SANTÉ

Publié le 16 mai 2021

Crédit vidéo : RTL

Source : https://rtl.fr/

Élise Lucet lâche une bombe: Les données de votre Carte Vitale potentiellement captées par une société privée ?

La journaliste Élise Lucet était l'invitée de l'émission «On refait la télé» diffusée sur RTL ce samedi 15 mai 2021.

«Le leader mondial des datas de santé dans le monde»

Éric Dussart: «Ce qui va faire grand bruit dans cette enquête, dont tout le monde va parler sans nul doute, c'est aussi le fait que ces données ne sont pas seulement récupérées par Internet ou nos téléphones, mais aussi (on l'apprend dans Cash Investigation) via la Carte Vitale.» Élise Lucet: «Eh oui, alors là, ça a été une énorme surprise pour nous. Et là, coup de chapeau encore à Linda Bendali qui a réalisé ce film, parce qu'elle a fouillé dans les dossiers de la CNIL. Elle s'est intéressée particulièrement aux données de santé, parce qu'on est tous hypersensibles à la confidentialité de ces données de santé. Et elle est tombée sur une autorisation de la CNIL qui a été donnée à une société privée qui est juste le leader mondial des datas de santé dans le monde.»

«Toutes les données... Absolument tout va être rentré dans un logiciel»

Élise Lucet: «Cette société s'appelle IQVIA, et donc IQVIA a eu l'autorisation de passer un partenariat avec les pharmacies. Ce qui fait qu'à chaque fois que vous présentez votre Carte Vitale dans une pharmacie, toutes les données de ce que vous achetez : médicaments ou parapharmacie, absolument tout va être rentré dans un logiciel.» Éric Dussart: «Sans que l'on nous demande notre consentement là encore ?» Élise Lucet: «Normalement, on devrait absolument vous le demander. Normalement, on devrait : 1) Absolument vous prévenir. 2) Absolument vous demander votre consentement. C'est obligatoire ! Le consentement explicite, c'est dans la loi, on doit vous le demander. Or, nous avons fait le test dans 200 pharmacies, zéro affichette.»

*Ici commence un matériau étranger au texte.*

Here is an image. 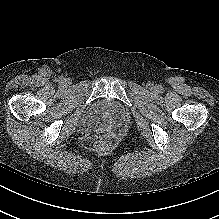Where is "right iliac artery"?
Wrapping results in <instances>:
<instances>
[{
  "label": "right iliac artery",
  "mask_w": 219,
  "mask_h": 219,
  "mask_svg": "<svg viewBox=\"0 0 219 219\" xmlns=\"http://www.w3.org/2000/svg\"><path fill=\"white\" fill-rule=\"evenodd\" d=\"M57 81L60 82V81H62V79H58Z\"/></svg>",
  "instance_id": "82829eb1"
}]
</instances>
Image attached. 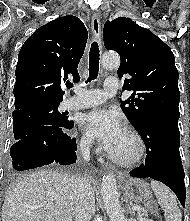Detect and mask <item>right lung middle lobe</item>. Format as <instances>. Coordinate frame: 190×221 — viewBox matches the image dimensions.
Listing matches in <instances>:
<instances>
[{"label":"right lung middle lobe","instance_id":"dd1d6c3e","mask_svg":"<svg viewBox=\"0 0 190 221\" xmlns=\"http://www.w3.org/2000/svg\"><path fill=\"white\" fill-rule=\"evenodd\" d=\"M59 103L33 106L25 111L13 114V132L15 140L24 138L35 128L42 125L65 126L73 121L58 112Z\"/></svg>","mask_w":190,"mask_h":221}]
</instances>
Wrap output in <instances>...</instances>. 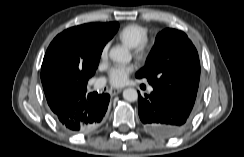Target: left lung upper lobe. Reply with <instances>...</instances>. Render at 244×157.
Masks as SVG:
<instances>
[{"instance_id": "left-lung-upper-lobe-1", "label": "left lung upper lobe", "mask_w": 244, "mask_h": 157, "mask_svg": "<svg viewBox=\"0 0 244 157\" xmlns=\"http://www.w3.org/2000/svg\"><path fill=\"white\" fill-rule=\"evenodd\" d=\"M136 77L147 78L149 84L195 113L200 99V62L196 48L184 32L170 28L160 32Z\"/></svg>"}]
</instances>
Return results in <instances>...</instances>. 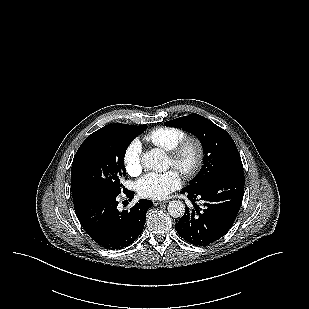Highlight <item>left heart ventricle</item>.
<instances>
[{
	"label": "left heart ventricle",
	"mask_w": 309,
	"mask_h": 309,
	"mask_svg": "<svg viewBox=\"0 0 309 309\" xmlns=\"http://www.w3.org/2000/svg\"><path fill=\"white\" fill-rule=\"evenodd\" d=\"M194 158H195V150L193 148L188 149L184 156V164L185 165L192 164ZM168 164L169 166H172L170 159L168 160Z\"/></svg>",
	"instance_id": "obj_1"
}]
</instances>
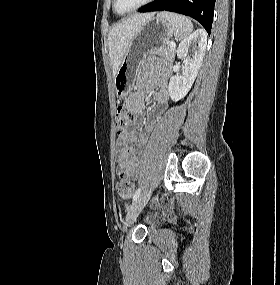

«Le logiciel faisait qu'on ne pouvait pas enlever un seul patient»

Élise Lucet: «Petite précision, ils vous disent que ces données de santé sont anonymisées. C'est-à-dire qu'il n'y a plus le nom et le prénom. Le problème, c'est que dans l'enquête de Cash Investigation, on prouve que cette anonymisation par le nom et le prénom, c'est un peu peanuts, c'est faux. Nous, ce que l'on a prouvé aussi dans Cash Investigation, c'est que jusqu'alors, si par hasard on avait demandé à un patient l'autorisation et qu'il avait refusé, le logiciel faisait qu'on ne pouvait pas enlever un seul patient. Et donc, comme par hasard, j'ai fait l'interview du patron d'IQVIA France et deux mois après, le bug a été réglé et on peut maintenant enlever sans problème un patient du logiciel alors qu'avant, ça n'était pas possible. Donc, si ça n'était pas possible d'enlever un patient, c'est bien la preuve que les patients n'étaient pas du tout informés et qu'on ne leur laissait pas cette possibilité de refuser la captation de leurs données.»